The entries below need to be written out exactly, with no pictures included.

Dataset entries:
[Start of Attachment]
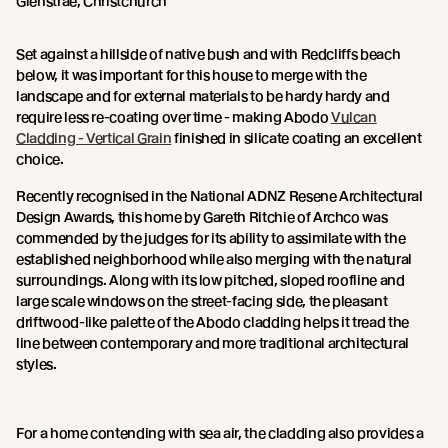
Glenstrae, Christchurch
Set against a hillside of native bush and with Redcliffs beach
below, it was important for this house to merge with the
landscape and for external materials to be hardy hardy and
require less re-coating over time - making Abodo
Vulcan
Cladding - Vertical Grain
finished in silicate coating an excellent
choice.
Recently recognised in the National ADNZ Resene Architectural
Design Awards, this home by Gareth Ritchie of Archco was
commended by the judges for its ability to assimilate with the
established neighborhood while also merging with the natural
surroundings. Along with its low pitched, sloped roofline and
large scale windows on the street-facing side, the pleasant
driftwood-like palette of the Abodo cladding helps it tread the
line between contemporary and more traditional architectural
styles.
For a home contending with sea air, the cladding also provides a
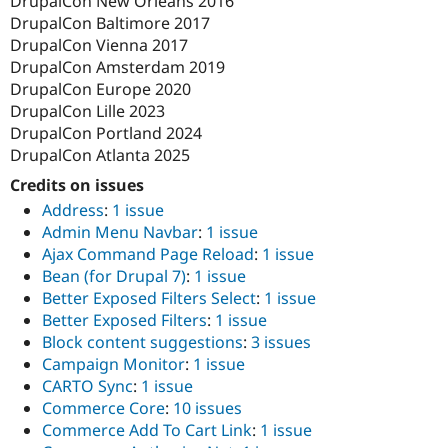
DrupalCon New Orleans 2016
DrupalCon Baltimore 2017
DrupalCon Vienna 2017
DrupalCon Amsterdam 2019
DrupalCon Europe 2020
DrupalCon Lille 2023
DrupalCon Portland 2024
DrupalCon Atlanta 2025
Credits on issues
Address
:
1 issue
Admin Menu Navbar
:
1 issue
Ajax Command Page Reload
:
1 issue
Bean (for Drupal 7)
:
1 issue
Better Exposed Filters Select
:
1 issue
Better Exposed Filters
:
1 issue
Block content suggestions
:
3 issues
Campaign Monitor
:
1 issue
CARTO Sync
:
1 issue
Commerce Core
:
10 issues
Commerce Add To Cart Link
:
1 issue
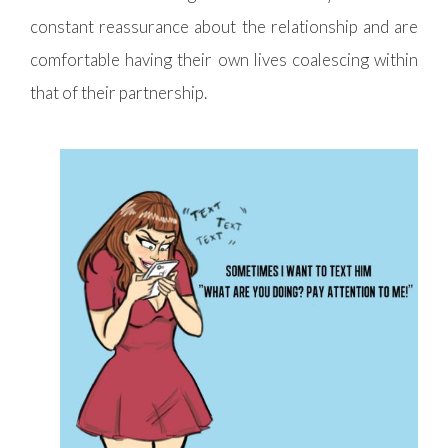
constant reassurance about the relationship and are
comfortable having their own lives coalescing within
that of their partnership.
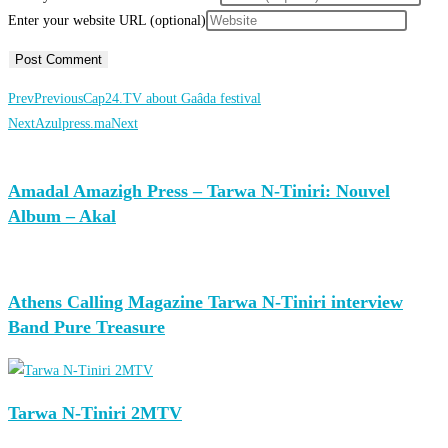
Enter your website URL (optional)
Prev
Previous
Cap24.TV about Gaâda festival
Next
Azulpress.ma
Next
Amadal Amazigh Press – Tarwa N-Tiniri: Nouvel
Album – Akal
Athens Calling Magazine Tarwa N-Tiniri interview
Band Pure Treasure
Tarwa N-Tiniri 2MTV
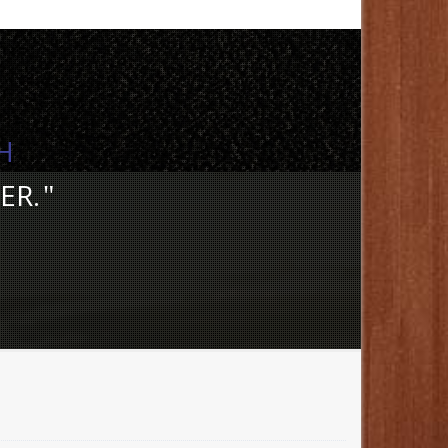
H
ER.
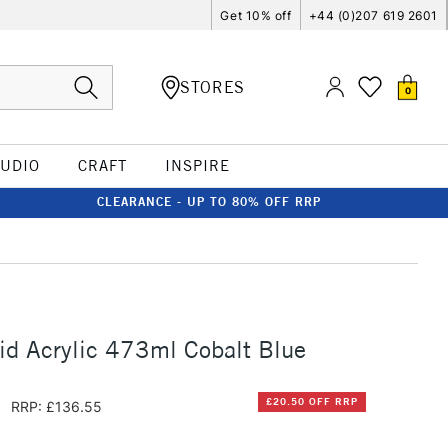
Get 10% off
+44 (0)207 619 2601
STORES
0
TUDIO
CRAFT
INSPIRE
CLEARANCE - UP TO 80% OFF RRP
id Acrylic 473ml Cobalt Blue
5
£20.50 OFF RRP
RRP: £136.55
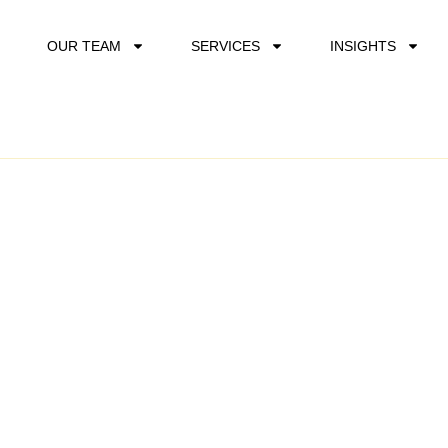
OUR TEAM
SERVICES
INSIGHTS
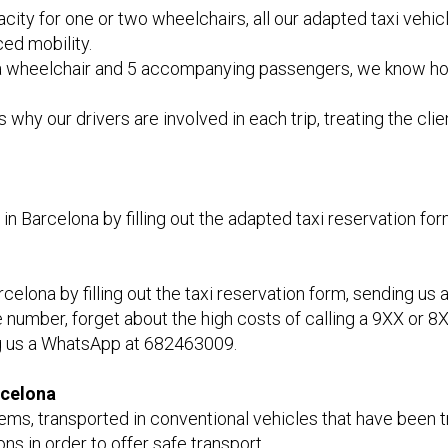
apacity for one or two wheelchairs, all our adapted taxi v
ed mobility.
wheelchair and 5 accompanying passengers, we know how im
why our drivers are involved in each trip, treating the cli
n Barcelona by filling out the adapted taxi reservation fo
lona by filling out the taxi reservation form, sending us a
 number, forget about the high costs of calling a 9XX or 8X
ng us a WhatsApp at 682463009.
rcelona
ems, transported in conventional vehicles that have been t
ns in order to offer safe transport.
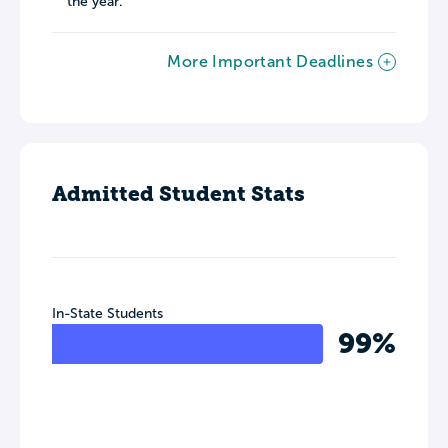
the year.
More Important Deadlines
Admitted Student Stats
In-State Students
99%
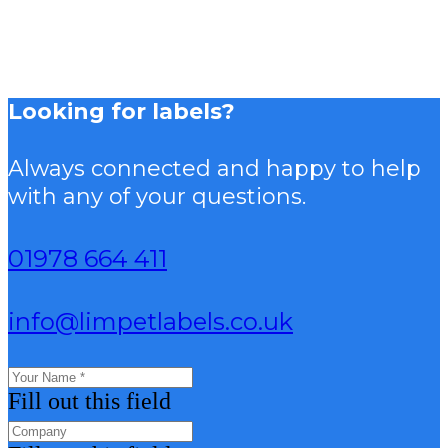
Looking for labels?
Always connected and happy to help
with any of your questions.
01978 664 411
info@limpetlabels.co.uk
Fill out this field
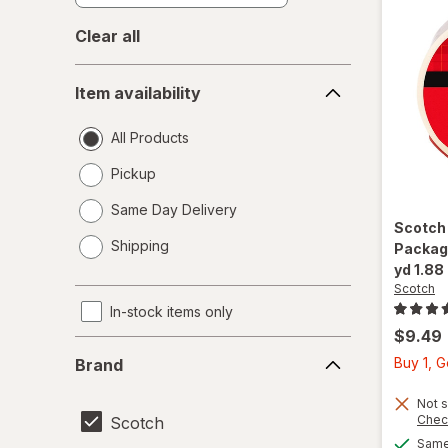
Clear all
Item
Item availability
availability
All Products
Pickup
Same Day Delivery
Scotc
opens
Shipping
Packagi
a
yd 1.88
simulated
Scotch
dialog
In-stock items only
$9.49
Brand
Buy 1, 
Brand
Not s
Chec
Scotch
Same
[End of Attachment]
> _Response below_
Glenstrae, Christchurch
Set against a hillside of native bush and with Redcliffs beach
below, it was important for this house to merge with the
landscape and for external materials to be hardy hardy and
require less re-coating over time - making Abodo
Vulcan
Cladding - Vertical Grain
finished in silicate coating an excellent
choice.
Recently recognised in the National ADNZ Resene Architectural
Design Awards, this home by Gareth Ritchie of Archco was
commended by the judges for its ability to assimilate with the
established neighborhood while also merging with the natural
surroundings. Along with its low pitched, sloped roofline and
large scale windows on the street-facing side, the pleasant
driftwood-like palette of the Abodo cladding helps it tread the
line between contemporary and more traditional architectural
styles.
For a home contending with sea air, the cladding also provides a
DrupalCon New Orleans 2016
DrupalCon Baltimore 2017
DrupalCon Vienna 2017
DrupalCon Amsterdam 2019
DrupalCon Europe 2020
DrupalCon Lille 2023
DrupalCon Portland 2024
DrupalCon Atlanta 2025
Credits on issues
Address
:
1 issue
Admin Menu Navbar
:
1 issue
Ajax Command Page Reload
:
1 issue
Bean (for Drupal 7)
:
1 issue
Better Exposed Filters Select
:
1 issue
Better Exposed Filters
:
1 issue
Block content suggestions
:
3 issues
Campaign Monitor
:
1 issue
CARTO Sync
:
1 issue
Commerce Core
:
10 issues
Commerce Add To Cart Link
:
1 issue
constant reassurance about the relationship and are
comfortable having their own lives coalescing within
that of their partnership.
Enter your website URL (optional)
Prev
Previous
Cap24.TV about Gaâda festival
Next
Azulpress.ma
Next
Amadal Amazigh Press – Tarwa N-Tiniri: Nouvel
Album – Akal
Athens Calling Magazine Tarwa N-Tiniri interview
Band Pure Treasure
Tarwa N-Tiniri 2MTV
H
ER.
Get 10% off
+44 (0)207 619 2601
STORES
0
TUDIO
CRAFT
INSPIRE
CLEARANCE - UP TO 80% OFF RRP
id Acrylic 473ml Cobalt Blue
5
£20.50 OFF RRP
RRP: £136.55
OUR TEAM
SERVICES
INSIGHTS
apacity for one or two wheelchairs, all our adapted taxi v
ed mobility.
wheelchair and 5 accompanying passengers, we know how im
why our drivers are involved in each trip, treating the cli
n Barcelona by filling out the adapted taxi reservation fo
lona by filling out the taxi reservation form, sending us a
 number, forget about the high costs of calling a 9XX or 8X
ng us a WhatsApp at 682463009.
rcelona
ems, transported in conventional vehicles that have been t
ns in order to offer safe transport.
the year.
More Important Deadlines
Admitted Student Stats
In-State Students
99%
Looking for labels?
Always connected and happy to help
with any of your questions.
01978 664 411
info@limpetlabels.co.uk
Fill out this field
Clear all
Item
Item availability
availability
All Products
Pickup
Same Day Delivery
Scotc
opens
Shipping
Packagi
a
yd 1.88
simulated
Scotch
dialog
In-stock items only
$9.49
Brand
Buy 1, 
Brand
Not s
Chec
Scotch
Same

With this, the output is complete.